Uncertain contribution to energy transition

France’s remaining 56 nuclear plants currently provide about 71 percent of its electricity and capacity is expected to be bolstered by a third-generation EPR reactor at a plant in Flamanville in Normandy, currently 10 years behind schedule. 

The French government’s energy transition targets involve reducing the share of atomic power in its electricity mix to 50 percent by 2035 – a target that raises eyebrows.

“We closed Fessenheim, but I don’t think we’re going to be able to close many other nuclear plants,” says Maxence Cordiez, an engineer in the energy industry. 

The 50 percent target is not realistic, he says: "It offers nothing to carbon transition, will cost a lot of money and will reduce the profitability of nuclear power plants.”

One of the criticisms of the closure of the Fessenheim plant is that electricity is likely to be assured by a new greenhouse-gas-emitting coal plant in Germany. 

“In the European network, the electricity production capacities are used by increasing variable prices, so renewable capacities are called first, because they have no variable prices,” Cordiez says. 

That means electricity from non-dispatchable renewable energy sources like wind and solar power is used first, but only when it is available.

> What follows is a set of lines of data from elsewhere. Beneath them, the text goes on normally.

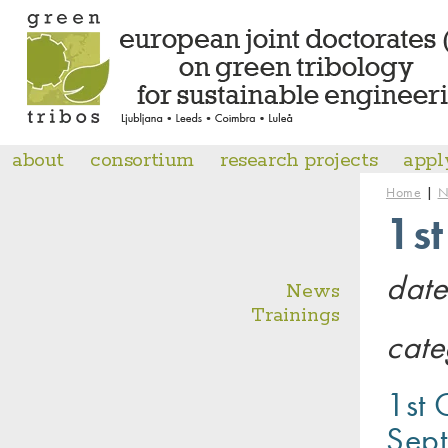
about
consortium
research projects
appl
|
Home
N
1s
date
News
Trainings
cate
1st 
Sept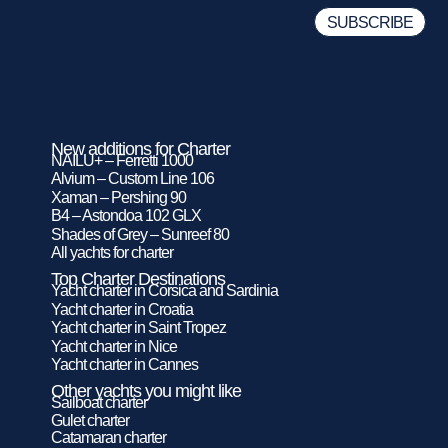
New additions for Charter
NAILU+ – Ferretti 1000
Alvium – Custom Line 106
Xaman – Pershing 90
B4 – Astondoa 102 GLX
Shades of Grey – Sunreef 80
All yachts for charter
Top Charter Destinations
Yacht charter in Corsica and Sardinia
Yacht charter in Croatia
Yacht charter in Saint Tropez
Yacht charter in Nice
Yacht charter in Cannes
Other yachts you might like
Sailboat charter
Gulet charter
Catamaran charter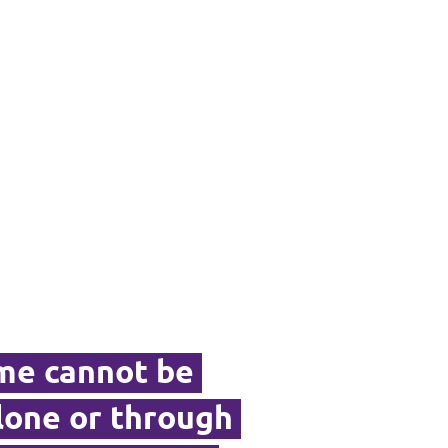
ime cannot be
alone or through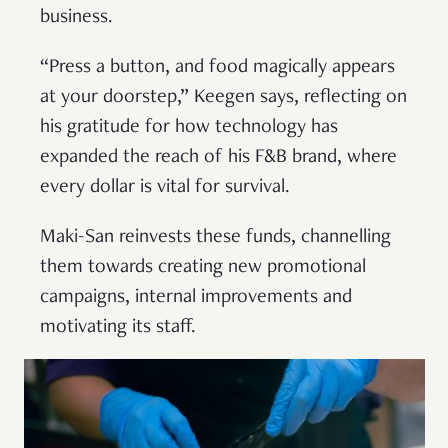
business.
“Press a button, and food magically appears
at your doorstep,” Keegen says, reflecting on
his gratitude for how technology has
expanded the reach of his F&B brand, where
every dollar is vital for survival.
Maki-San reinvests these funds, channelling
them towards creating new promotional
campaigns, internal improvements and
motivating its staff.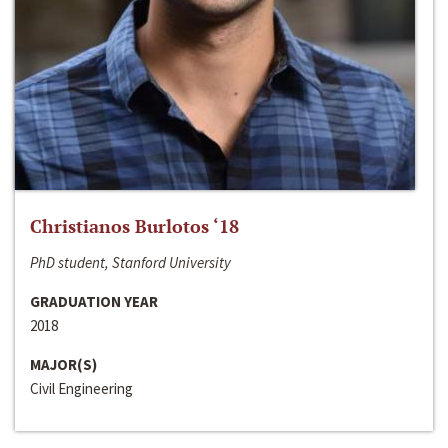
Christianos Burlotos ‘18
PhD student, Stanford University
GRADUATION YEAR
2018
MAJOR(S)
Civil Engineering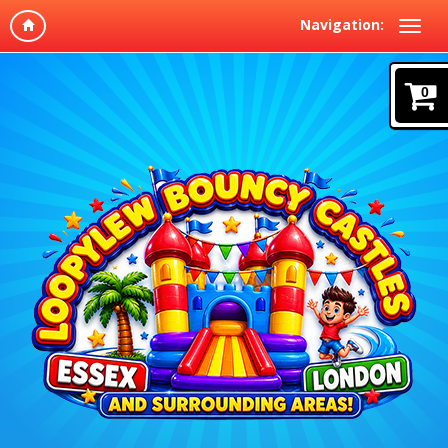
Navigation:
0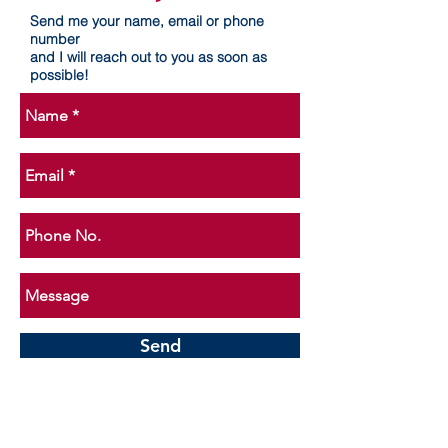
Send me your name, email or phone
number
and I will reach out to you as soon as
possible!
Send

When it is dark or when the wind is not blowing, demand turns first to nuclear and then to fossil-fuel-produced energy. 

“If you have nuclear capacity available, it will produce before gas or coal power plants,” he says. “If you close Fessenheim, what you don’t produce will be produced by a European gas or coal plant.”

The government said in January it would shut 12 more reactors nearing or passing 40 years of operation by 2035, but on Friday ruled out any further full closures of nuclear power plants.